Saving RNG state/reproducibility in large scale Monte Carlo simulations

Hi everyone,

(I know this question has been asked in different ways a bunch of times, but for me, I still could not find a good solution)

I am currently porting my large scale Quantum Monte Carlo framework to Julia but I hit a kind of road block when it comes to implementing checkpointing. Let me summarize the problem.

In short, for long calculations, I want to save the state of my simulation in a checkpoint file. This includes the state of the random number generator. The key reason for doing this is reproducibility. If I run the same simulation, same seed, and it finishes in 10 checkpoints or 11 checkpoints, it should give the same result.

Often people here seem to argue reproducibility is something I should not rely on in the first place. In my case, there are two killer reasons to have it though:

  1. Quantum Monte Carlo algorithms can be complicated. Sometimes you have bugs that only appear extremely rarely. I want same-machine and same version of everything reproducibility to just restart the same seed and have a reliable way to reproduce such bugs.
  2. Reproducibility of published results is nice.

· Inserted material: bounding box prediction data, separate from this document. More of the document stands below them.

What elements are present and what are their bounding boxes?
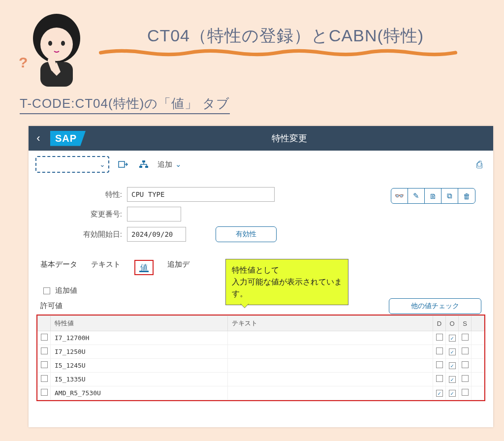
hierarchy-icon[interactable]	[137, 158, 151, 171]
question-mark-decoration: ?	[19, 54, 28, 71]
allowed-values-table-wrap: 特性値 テキスト D O S I7_12700HI7_1250UI5_1245U…	[36, 315, 485, 401]
trash-icon[interactable]: 🗑	[458, 189, 475, 203]
add-label: 追加	[158, 160, 172, 169]
cell-value[interactable]: I5_1245U	[51, 359, 228, 373]
page-subtitle: T-CODE:CT04(特性)の「値」 タブ	[20, 95, 230, 114]
col-select	[38, 316, 51, 331]
tab-text[interactable]: テキスト	[91, 260, 121, 275]
checkbox-s[interactable]	[462, 389, 469, 396]
export-icon[interactable]	[116, 158, 130, 171]
pencil-icon[interactable]: ✎	[408, 189, 425, 203]
checkbox-o[interactable]	[449, 335, 456, 342]
row-select-checkbox[interactable]	[41, 334, 48, 341]
tab-values[interactable]: 値	[134, 260, 154, 275]
title-underline	[98, 48, 472, 57]
tab-basic-data[interactable]: 基本データ	[40, 260, 77, 275]
col-d: D	[433, 316, 446, 331]
validity-button[interactable]: 有効性	[216, 226, 277, 242]
sap-logo: SAP	[50, 131, 86, 146]
checkbox-d[interactable]	[436, 390, 443, 397]
cell-text[interactable]	[228, 331, 433, 345]
avatar-illustration	[20, 4, 94, 88]
sap-window: ‹ SAP 特性変更 ⌄ 追加 ⌄ ⎙ 👓 ✎ 🗎 ⧉ 🗑 特性: 変更番号	[29, 126, 493, 427]
back-button[interactable]: ‹	[29, 126, 48, 151]
window-title: 特性変更	[86, 132, 493, 144]
change-number-label: 変更番号:	[48, 210, 127, 219]
table-row: AMD_R5_7530U	[38, 386, 484, 400]
checkbox-o[interactable]	[449, 362, 456, 369]
checkbox-d[interactable]	[436, 375, 443, 382]
valid-from-input[interactable]	[127, 227, 186, 242]
page-title: CT04（特性の登録）とCABN(特性)	[103, 25, 468, 47]
col-o: O	[446, 316, 459, 331]
checkbox-s[interactable]	[462, 347, 469, 354]
cell-text[interactable]	[228, 359, 433, 373]
characteristic-label: 特性:	[48, 190, 127, 199]
svg-rect-7	[142, 160, 145, 162]
svg-rect-8	[139, 166, 142, 168]
cell-value[interactable]: AMD_R5_7530U	[51, 386, 228, 400]
valid-from-label: 有効開始日:	[48, 230, 127, 239]
svg-rect-6	[119, 161, 125, 167]
checkbox-s[interactable]	[462, 334, 469, 341]
table-row: I7_1250U	[38, 345, 484, 359]
checkbox-o[interactable]	[449, 376, 456, 383]
col-s: S	[459, 316, 472, 331]
allowed-values-table: 特性値 テキスト D O S I7_12700HI7_1250UI5_1245U…	[37, 315, 484, 400]
toolbar: ⌄ 追加 ⌄ ⎙	[29, 151, 493, 178]
print-icon[interactable]: ⎙	[472, 158, 486, 171]
chevron-down-icon: ⌄	[99, 160, 105, 168]
variant-select[interactable]: ⌄	[35, 156, 109, 173]
row-select-checkbox[interactable]	[41, 347, 48, 354]
checkbox-s[interactable]	[462, 361, 469, 368]
annotation-callout: 特性値として 入力可能な値が表示されています。	[225, 259, 348, 305]
cell-value[interactable]: I7_12700H	[51, 331, 228, 345]
col-spacer	[472, 316, 484, 331]
svg-point-3	[61, 41, 65, 46]
svg-rect-9	[145, 166, 148, 168]
chevron-down-icon: ⌄	[175, 160, 182, 169]
cell-text[interactable]	[228, 373, 433, 386]
tab-additional-data[interactable]: 追加デ	[167, 260, 189, 275]
col-value: 特性値	[51, 316, 228, 331]
svg-point-2	[48, 41, 52, 46]
row-select-checkbox[interactable]	[41, 389, 48, 396]
add-menu[interactable]: 追加 ⌄	[158, 160, 182, 169]
table-row: I7_12700H	[38, 331, 484, 345]
characteristic-input[interactable]	[127, 187, 275, 202]
cell-text[interactable]	[228, 345, 433, 359]
copy-icon[interactable]: ⧉	[441, 189, 458, 203]
cell-value[interactable]: I7_1250U	[51, 345, 228, 359]
additional-values-label: 追加値	[55, 286, 77, 295]
checkbox-s[interactable]	[462, 375, 469, 382]
table-row: I5_1335U	[38, 373, 484, 386]
change-number-input[interactable]	[127, 207, 181, 221]
additional-values-checkbox[interactable]	[43, 287, 50, 294]
cell-value[interactable]: I5_1335U	[51, 373, 228, 386]
checkbox-o[interactable]	[449, 390, 456, 397]
table-row: I5_1245U	[38, 359, 484, 373]
checkbox-o[interactable]	[449, 348, 456, 355]
sap-header: ‹ SAP 特性変更	[29, 126, 493, 151]
row-select-checkbox[interactable]	[41, 361, 48, 368]
cell-text[interactable]	[228, 386, 433, 400]
checkbox-d[interactable]	[436, 334, 443, 341]
glasses-icon[interactable]: 👓	[391, 189, 408, 203]
other-value-check-button[interactable]: 他の値チェック	[389, 298, 481, 314]
col-text: テキスト	[228, 316, 433, 331]
checkbox-d[interactable]	[436, 361, 443, 368]
row-select-checkbox[interactable]	[41, 375, 48, 382]
checkbox-d[interactable]	[436, 347, 443, 354]
document-icon[interactable]: 🗎	[425, 189, 441, 203]
svg-point-1	[40, 28, 73, 61]
action-icon-group: 👓 ✎ 🗎 ⧉ 🗑	[391, 188, 475, 204]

Of course, bit-by-bit is just infeasible and not worth it on different machines, but if someone with a different machine but the same version of everything can reproduce my results, that would make me feel a lot better.

Most importantly of all, even if reproducibility fails, resuming from checkpoint files should always work, no matter the version of the environment.

All of these problems were solved in my c++ version of the code. I even used a stable RNG implementation to get reproducibility of my random number stream across different versions.

Now in Julia land, I face the following problems:

  1. The number stream of Random is documented unstable.
  2. The state of the RNGs is hidden in private struct fields.
  3. Packages like Serialization or JLD2 seem very brittle. Their documentation mentions that if a struct contains Int type members or pointers or function pointers, things can fail. What if the RNGs add members of those types in the future? I do not even want to use those for my checkpoints. I want to use vanilla HDF5.

I would be okay with pinning everything to a version but what happens if I start a simulation in Julia 1.8 and want to continue it using 1.9? What if the things I have saved in my checkpoint files have become garbage and I will not be able to continue the simulation at all? This is the worst case scenario.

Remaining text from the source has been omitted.